Implementation:Snorkel team Snorkel PandasLFApplier Apply
| Knowledge Sources | |
|---|---|
| Domains | Weak_Supervision, Data_Programming |
| Last Updated | 2026-02-14 20:00 GMT |
Overview
Concrete tool for applying labeling functions to a Pandas DataFrame to produce a label matrix, provided by the Snorkel library.
Description
The PandasLFApplier class applies a list of labeling functions to every row of a Pandas DataFrame, producing a dense label matrix as a NumPy array. It extends BaseLFApplier which handles sparse-to-dense matrix conversion.

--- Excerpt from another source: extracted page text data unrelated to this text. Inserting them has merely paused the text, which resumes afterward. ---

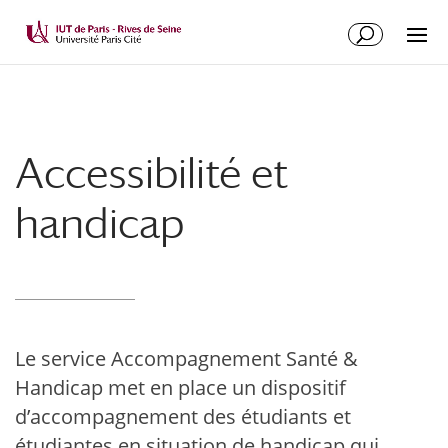
Accessibilité et
handicap
Le service Accompagnement Santé &
Handicap met en place un dispositif
d’accompagnement des étudiants et
étudiantes en situation de handicap qui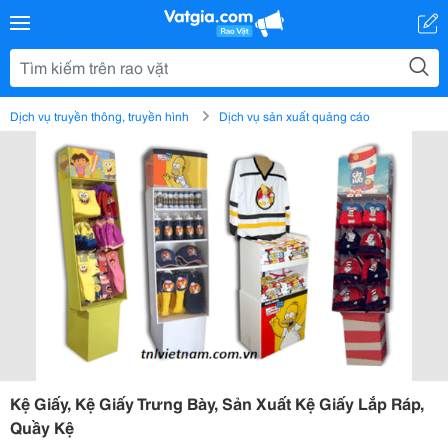
Dịch vụ truyền thông, truyền hình
Dịch vụ sản xuất quảng cáo
Kệ Giấy, Kệ Giấy Trưng Bày, Sản Xuất Kệ Giấy Lắp Ráp,
Quầy Kệ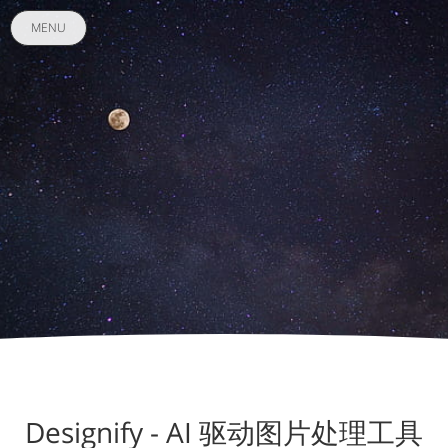
MENU
Designify - AI 驱动图片处理工具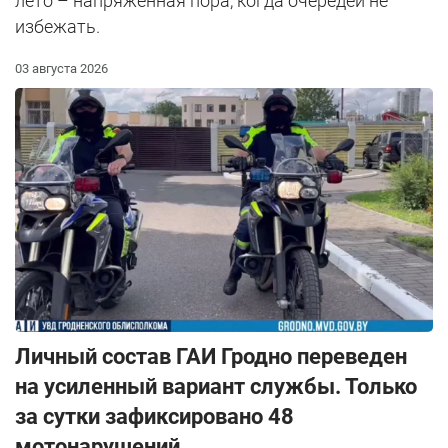
лето – напряженная пора, когда очередей не
избежать.
03 августа 2026
Личный состав ГАИ Гродно переведен
на усиленный вариант службы. Только
за сутки зафиксировано 48
мотонарушений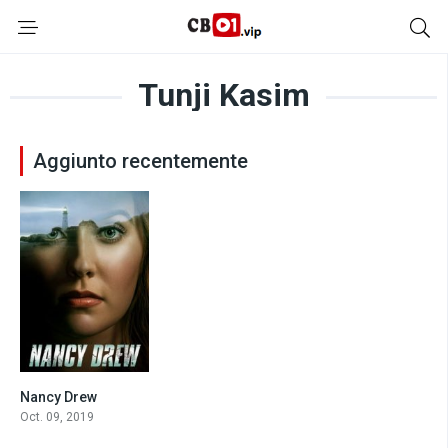
Tunji Kasim
Aggiunto recentemente
Nancy Drew
7.9
Oct. 09, 2019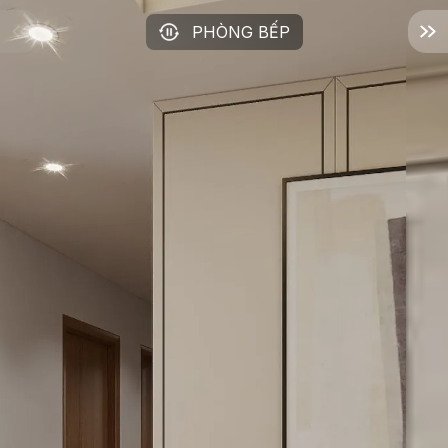
PHÒNG BẾP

The applier uses pandas.DataFrame.apply (single-process) internally, with optional tqdm progress bars. For large datasets, consider DaskLFApplier (multi-process) or SparkLFApplier (distributed).
Usage
Import this class when you have defined labeling functions and need to apply them to a Pandas DataFrame to generate the label matrix for subsequent analysis or label model training.
Code Reference
Source Location
- Repository: snorkel
- File: snorkel/labeling/apply/pandas.py
- Lines: L51-113
Signature
class PandasLFApplier(BaseLFApplier):
"""LF applier for a Pandas DataFrame."""
def apply(
self,
df: pd.DataFrame,
progress_bar: bool = True,
fault_tolerant: bool = False,
return_meta: bool = False,
) -> Union[np.ndarray, Tuple[np.ndarray, ApplierMetadata]]:
"""
Label Pandas DataFrame of data points with LFs.
Args:
df: Pandas DataFrame containing data points to be labeled by LFs.
progress_bar: Display a progress bar.
fault_tolerant: Output -1 if LF execution fails.

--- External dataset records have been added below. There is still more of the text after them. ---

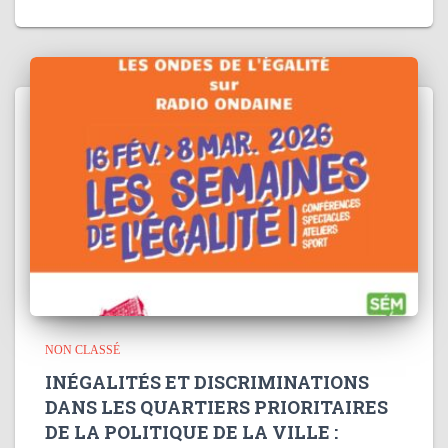
NON CLASSÉ
INÉGALITÉS ET DISCRIMINATIONS
DANS LES QUARTIERS PRIORITAIRES
DE LA POLITIQUE DE LA VILLE :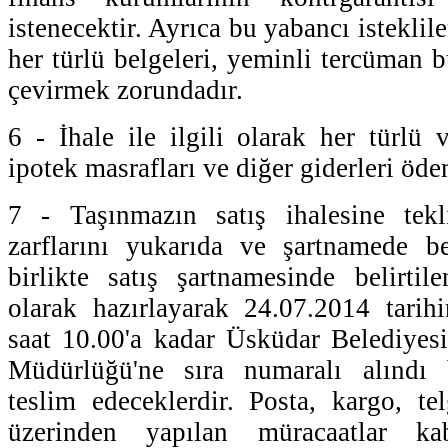
istenecektir. Ayrıca bu yabancı isteklil
her türlü belgeleri, yeminli tercüman 
çevirmek zorundadır.
6 - İhale ile ilgili olarak her türlü v
ipotek masrafları ve diğer giderleri ödem
7 - Taşınmazın satış ihalesine tekli
zarflarını yukarıda ve şartnamede bel
birlikte satış şartnamesinde belirti
olarak hazırlayarak 24.07.2014 tari
saat 10.00'a kadar Üsküdar Belediyes
Müdürlüğü'ne sıra numaralı alındı b
teslim edeceklerdir. Posta, kargo, tel
üzerinden yapılan müracaatlar kab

return_meta: Return metadata from apply call.
Returns:
Matrix of labels emitted by LFs (shape [n_examples, n_lfs]).
Optionally, ApplierMetadata with fault counts.
"""
Import
from snorkel.labeling import PandasLFApplier
I/O Contract
Inputs
| Name | Type | Required | Description |
|---|---|---|---|
| lfs | List[LabelingFunction] | Yes | List of labeling functions (passed to constructor) |
| df | pd.DataFrame | Yes | DataFrame where each row is a data point |
| progress_bar | bool | No | Display tqdm progress bar (default True) |
| fault_tolerant | bool | No | Return -1 on LF errors instead of raising (default False) |
| return_meta | bool | No | Return ApplierMetadata with fault counts (default False) |
Outputs
| Name | Type | Description |
|---|---|---|
| L | np.ndarray | Label matrix of shape [n_examples, n_lfs] with values in {-1, 0, ..., k-1} |
| metadata | ApplierMetadata | Optional; contains fault_counts dict mapping LF names to error counts |
Usage Examples
Basic Application
import pandas as pd
from snorkel.labeling import PandasLFApplier, labeling_function
ABSTAIN = -1
SPAM = 1
@labeling_function()
def lf_contains_buy(x):
return SPAM if "buy" in x.text.lower() else ABSTAIN
@labeling_function()
def lf_short_text(x):
return SPAM if len(x.text.split()) < 5 else ABSTAIN
# Create applier and apply to data
applier = PandasLFApplier(lfs=[lf_contains_buy, lf_short_text])
df = pd.DataFrame({"text": ["Buy now!", "Hello world", "Limited offer buy today"]})
L_train = applier.apply(df=df)
print(L_train.shape) # (3, 2)
print(L_train)
# array([[ 1, 1],
# [-1, -1],
# [ 1, -1]])
Fault-Tolerant Application
# Apply with fault tolerance (LF errors return -1 instead of raising)
L_train, meta = applier.apply(
df=df,
fault_tolerant=True,
return_meta=True,
)
# Check if any LFs had errors
print(meta.fault_counts) # {'lf_contains_buy': 0, 'lf_short_text': 0}